III. Comment A.S. Nilus édita les Protocoles

En commençant l’exposé de mes souvenirs sur S.A. Nilus et les Protocoles des Sages de Sion, je concevais que les données dont je dispose ne sont que des matériaux pour ceux qui, se fondant sur un éclaircissement de tous les aspects du problème, pourront solutionner la question d’origine de ces Protocoles. C’est pourquoi j’ai fermement décidé de ne pas entrer en polémique ni avec l’éditeur français, ni avec les organes de presse qui ont traité de cette question.

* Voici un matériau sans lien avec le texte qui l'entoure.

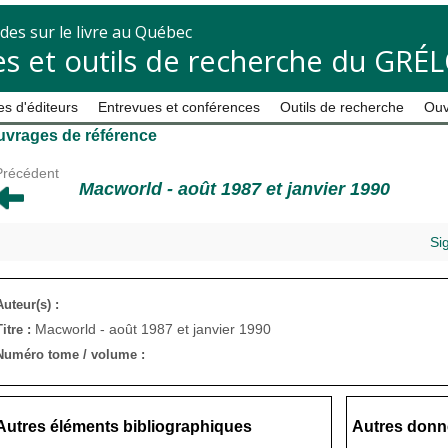
des sur le livre au Québec
s et outils de recherche du GRÉ
s d'éditeurs
Entrevues et conférences
Outils de recherche
Ouv
uvrages de référence
Précédent
Macworld - août 1987 et janvier 1990
Si
Auteur(s) :
Macworld - août 1987 et janvier 1990
Titre :
Numéro tome / volume :
Autres éléments bibliographiques
Autres donn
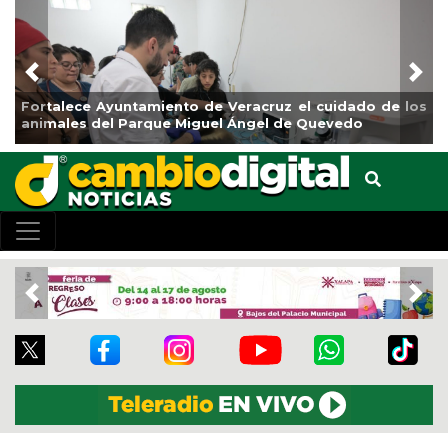
Previous
Nex
Fortalece Ayuntamiento de Veracruz el cuidado de los
animales del Parque Miguel Ángel de Quevedo
Previous
Nex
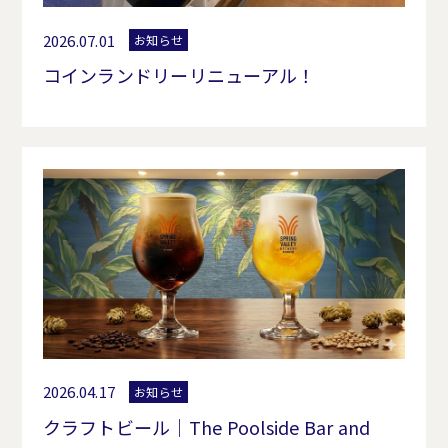
2026.07.01
お知らせ
コインランドリーリニューアル！
2026.04.17
お知らせ
クラフトビール｜The Poolside Bar and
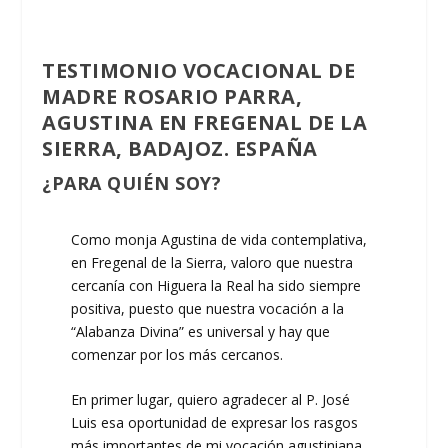
TESTIMONIO VOCACIONAL DE
MADRE ROSARIO PARRA,
AGUSTINA EN FREGENAL DE LA
SIERRA, BADAJOZ. ESPAÑA
¿PARA QUIÉN SOY?
Como monja Agustina de vida contemplativa,
en Fregenal de la Sierra, valoro que nuestra
cercanía con Higuera la Real ha sido siempre
positiva, puesto que nuestra vocación a la
“Alabanza Divina” es universal y hay que
comenzar por los más cercanos.
En primer lugar, quiero agradecer al P. José
Luis esa oportunidad de expresar los rasgos
más importantes de mi vocación agustiniana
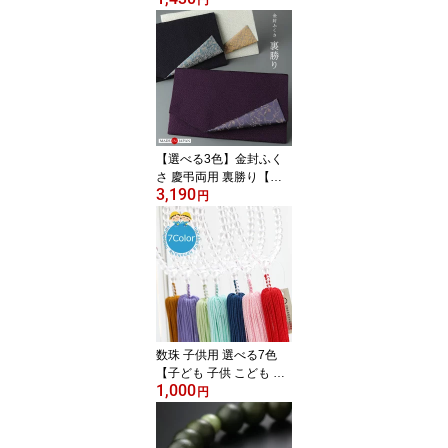
り 収納 念珠袋 念珠入れ
数珠ケース 女性用 レデ
ィース 日本製 おしゃれ
可愛い マグネット 黒 紫
赤 茶 ピンク パープル ブ
ラック 人気 売れてま
す！ RM 111010031】
【ネコポス便220円の
【選べる3色】金封ふく
み】
さ 慶弔両用 裏勝り【袱
3,190
紗 数珠 通夜 葬儀 法事 結
円
婚式 慶弔兼用 男性用 女
性用 男女兼用 ちりめん
香典 記念品 おしゃれ 成
人式 記念品 紫 紺 灰白 イ
チオシ 売れてます！ 200
0600200358】【ネコポ
ス便送料無料】
数珠 子供用 選べる7色
【子ども 子供 こども お
1,000
子様 キッズ 男の子用 女
円
の子用 兄弟 姉妹 念珠 卒
園記念品 保育園 かわい
い ピンク ブルー グリー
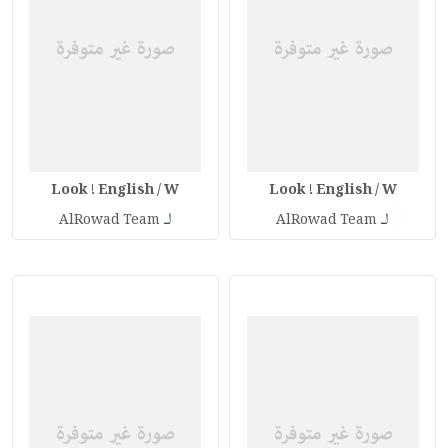
Look ! English / W
Look ! English / W
لـ
لـ
AlRowad Team
AlRowad Team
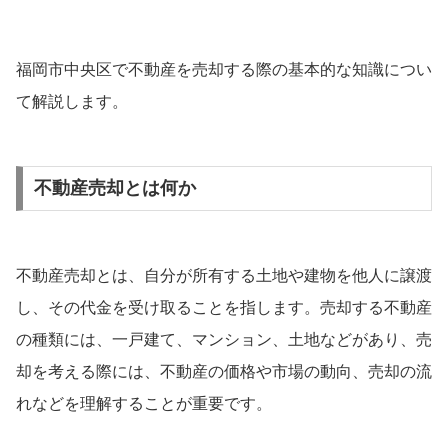
福岡市中央区で不動産を売却する際の基本的な知識につい
て解説します。
不動産売却とは何か
不動産売却とは、自分が所有する土地や建物を他人に譲渡
し、その代金を受け取ることを指します。売却する不動産
の種類には、一戸建て、マンション、土地などがあり、売
却を考える際には、不動産の価格や市場の動向、売却の流
れなどを理解することが重要です。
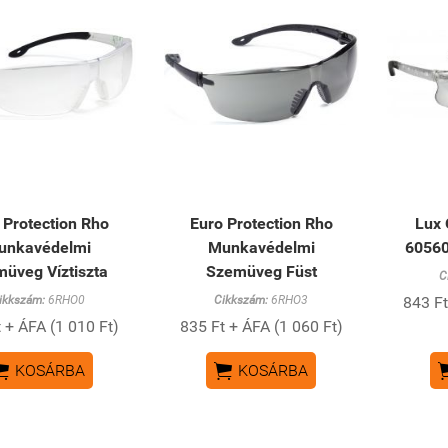
 Protection Rho
Euro Protection Rho
Lux 
unkavédelmi
Munkavédelmi
6056
üveg Víztiszta
Szemüveg Füst
C
ikkszám:
6RHO0
Cikkszám:
6RHO3
843 Ft
 + ÁFA (1 010 Ft)
835 Ft + ÁFA (1 060 Ft)


KOSÁRBA
KOSÁRBA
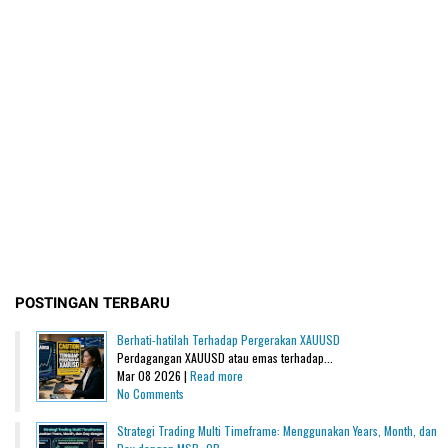
POSTINGAN TERBARU
Berhati-hatilah Terhadap Pergerakan XAUUSD
Perdagangan XAUUSD atau emas terhadap...
Mar 08 2026 |
Read more
No Comments
Strategi Trading Multi Timeframe: Menggunakan Years, Month, dan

Cependant, j’estime absolument indispensable, avant d’exposer l’enchaînement de circonstances qui rendit S.A. Nilus possesseur des Protocoles, de porter l’attention du lecteur sur une particularité de l’édition de 1917, qui a été relevée par Monseigneur Jouin. J’ai en vue la déclaration de S.A. Nilus, que le manuscrit lui aurait été remis par le Maréchal de Noblesse Alexis Nicolaïévitch Soukhotine. Cette version contredit l’autre déclaration que me fit Serge Alexandrovitch, selon laquelle le manuscrit fut reçu de Ratchkovsky par Madame K.

Connaissant la vie intime de Nilus, je comprends fort bien qu’il ne pouvait mettre en lumière, dans un écrit public, Madame K.; la mystérieuse dame, dont il est question dans ses éditions.

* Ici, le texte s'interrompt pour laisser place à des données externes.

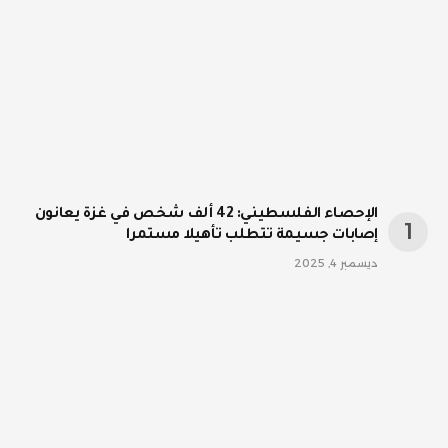
الإحصاء الفلسطيني: 42 ألف شخص في غزة يعانون
إصابات جسيمة تتطلب تأهيلا مستمرا
ديسمبر 4, 2025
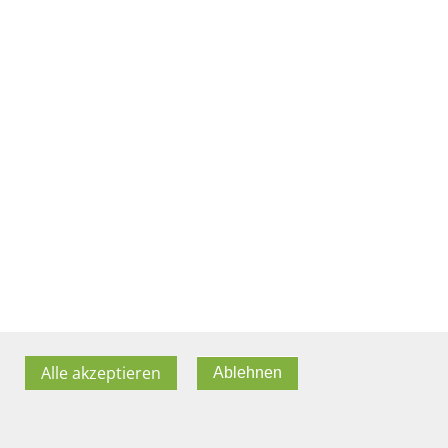
Alle akzeptieren
Ablehnen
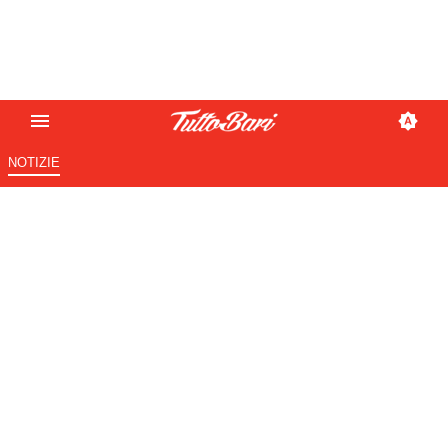
NOTIZIE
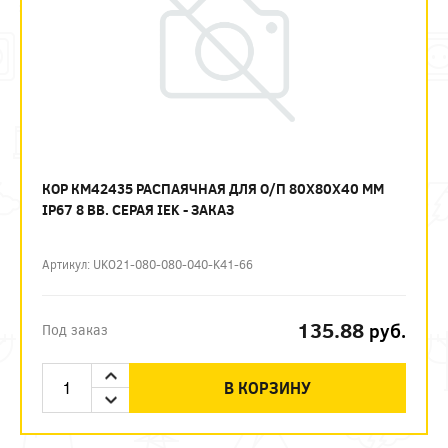
КОР КМ42435 РАСПАЯЧНАЯ ДЛЯ О/П 80Х80Х40 ММ
IP67 8 ВВ. СЕРАЯ IEK - ЗАКАЗ
Артикул: UKO21-080-080-040-K41-66
135.88
руб.
Под заказ
В КОРЗИНУ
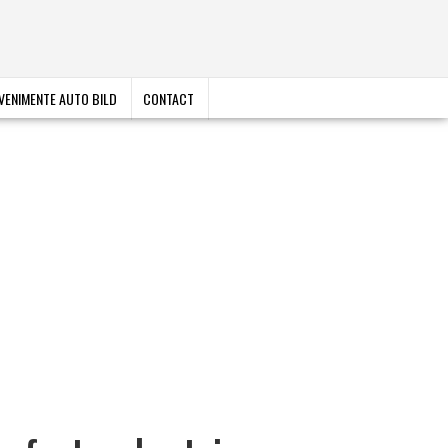
VENIMENTE AUTO BILD
CONTACT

Je suis éloigné de penser que A.N. Soukhotine soit un personnage mythique, mais je suis convaincu qu’il fut l’intermédiaire, le courrier chargé par Madame K., se trouvant alors en France, de remettre le précieux manuscrit à S.A. Nilus qui se trouvait déjà en Russie. Pour des considérations d’ordre intime Soukhotine devint le paravent cachant au lecteur la dame mystérieuse, Madame K.

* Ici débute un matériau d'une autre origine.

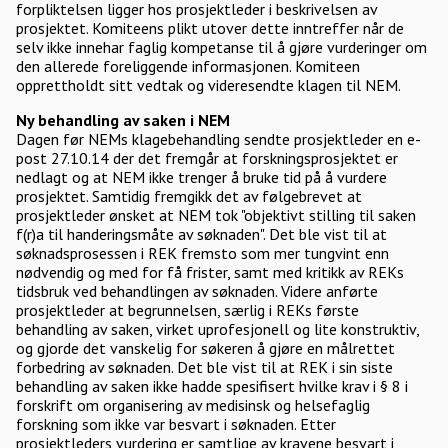
forpliktelsen ligger hos prosjektleder i beskrivelsen av
prosjektet. Komiteens plikt utover dette inntreffer når de
selv ikke innehar faglig kompetanse til å gjøre vurderinger om
den allerede foreliggende informasjonen. Komiteen
opprettholdt sitt vedtak og videresendte klagen til NEM.
Ny behandling av saken i NEM
Dagen før NEMs klagebehandling sendte prosjektleder en e-
post 27.10.14 der det fremgår at forskningsprosjektet er
nedlagt og at NEM ikke trenger å bruke tid på å vurdere
prosjektet. Samtidig fremgikk det av følgebrevet at
prosjektleder ønsket at NEM tok "objektivt stilling til saken
f(r)a til handeringsmåte av søknaden". Det ble vist til at
søknadsprosessen i REK fremsto som mer tungvint enn
nødvendig og med for få frister, samt med kritikk av REKs
tidsbruk ved behandlingen av søknaden. Videre anførte
prosjektleder at begrunnelsen, særlig i REKs første
behandling av saken, virket uprofesjonell og lite konstruktiv,
og gjorde det vanskelig for søkeren å gjøre en målrettet
forbedring av søknaden. Det ble vist til at REK i sin siste
behandling av saken ikke hadde spesifisert hvilke krav i § 8 i
forskrift om organisering av medisinsk og helsefaglig
forskning som ikke var besvart i søknaden. Etter
prosjektleders vurdering er samtlige av kravene besvart i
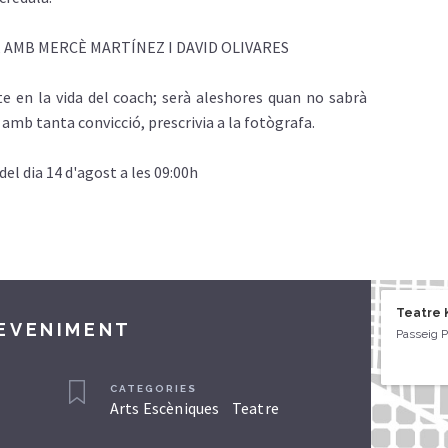
AMB MERCÈ MARTÍNEZ I DAVID OLIVARES
e en la vida del coach; serà aleshores quan no sabrà
 amb tanta convicció, prescrivia a la fotògrafa.
del dia 14 d'agost a les 09:00h
Teatre 
DEVENIMENT
Passeig P
CATEGORIES
Arts Escèniques
Teatre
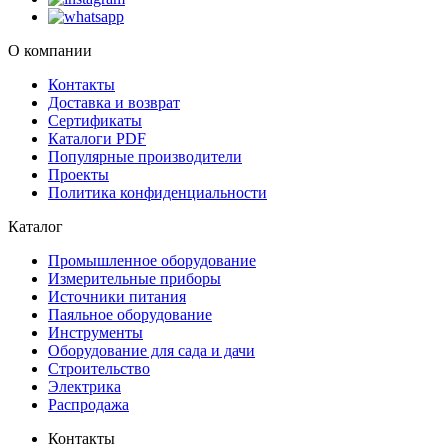
О компании
Контакты
Доставка и возврат
Сертификаты
Каталоги PDF
Популярные производители
Проекты
Политика конфиденциальности
Каталог
Промышленное оборудование
Измерительные приборы
Источники питания
Паяльное оборудование
Инструменты
Оборудование для сада и дачи
Строительство
Электрика
Распродажа
Контакты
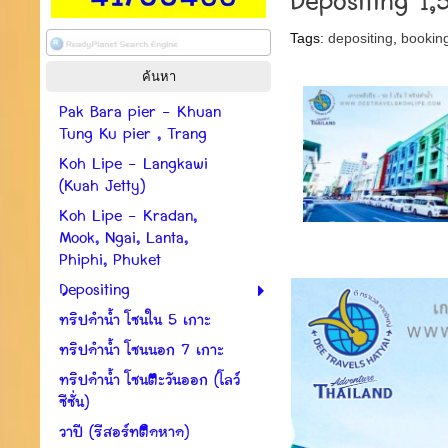
Depositing 1
Tags:
depositing
,
bookin
Pak Bara pier - Khuan
Tung Ku pier , Trang
Koh Lipe - Langkawi
(Kuah Jetty)
Koh Lipe - Kradan,
Mook, Ngai, Lanta,
Phiphi, Phuket
Depositing
ทริปดำน้ำ โซนใน 5 เกาะ
ทริปดำน้ำ โซนนอก 7 เกาะ
ทริปดำน้ำ โซนตะวันออก (โลว์
ซีซั่น)
วาปี (รีสอร์ทติดหาด)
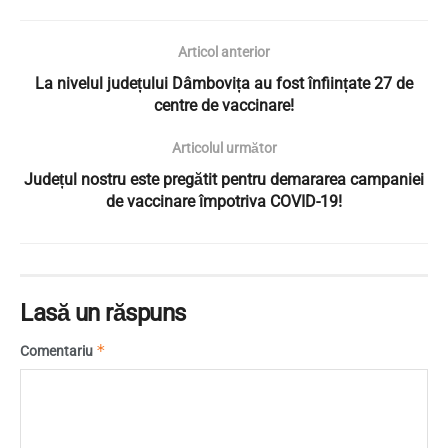
Articol anterior
La nivelul județului Dâmbovița au fost înființate 27 de
centre de vaccinare!
Articolul următor
Județul nostru este pregătit pentru demararea campaniei
de vaccinare împotriva COVID-19!
Lasă un răspuns
*
Comentariu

En ce qui concerne la transmission du manuscrit, elle eut lieu dans les circonstances suivantes:

En 1900, Serge Alexandrovitch Nilus, absolument ruiné, rentra en Russie converti. II se mit à voyager, plus exactement à faire des pèlerinages, de monastère en monastère, se nourrissant parfois de seul pain bénit. C’est alors qu’il écrivit ses Notes d’un Orthodoxe ou le Grand dans le Petit, qui grâce au concours de l’Archimandrite (ensuite évêque et archevêque de Vologda) Nicone furent imprimées dans les Feuillets de la Trinité à Serghiev Possad (70 verstes de Moscou) et en brochure détachée.

Ce petit livre, décrivant la conversion d’un intellectuel athée et le processus de sa renaissance mystique fut l’objet de comptes rendus donnés par le directeur des Moskoyskia Viédomosti, M.L. Tikhomiroff, un révolutionnaire russe converti et par l’Archimandrite Nicone dans la Semaine Religieuse de Moscou. Ces notes de la presse bien-pensante parvinrent jusqu’à la grande-duchesse Élisabeth Féodorovna qui s’intéressa à l’auteur. La grande-duchesse Élisabeth Féodorovna avait toujours lutté contre les aventuriers mystiques qui entouraient Nicolas II et surtout contre l’influence du magnétiseur lyonnais Philippe. Elle n’aimait pas le confesseur de leurs Majestés, l’archiprêtre Yanyscheff qui n’avait su préserver le tsar de ces influences mystiques malsaines. La grande-duchesse pensait que S.A. Nilus, comme russe et mystique orthodoxe, pourrait avoir une influence favorable sur le tsar.

Le Major-Général Michel Pétrovitch Stépanoff, frère de Philippe Pétrovitch Stépanoff, procureur du Comptoir Synodal à Moscou, et parent éloigné de la famille Ozeroff, était attaché à la personne d’Élisabeth Féodorovna dont il possédait toute la confiance, de sorte qu’il resta attaché à sa personne même quand la grande-duchesse prit le voile. C’est par son intermédiaire que Serge Alexandrovitch fut envoyé à Tsarskoié Siélo et présenté à la demoiselle d’honneur Hélène Alexandrovna Ozeroff. Cela se passait en 1901.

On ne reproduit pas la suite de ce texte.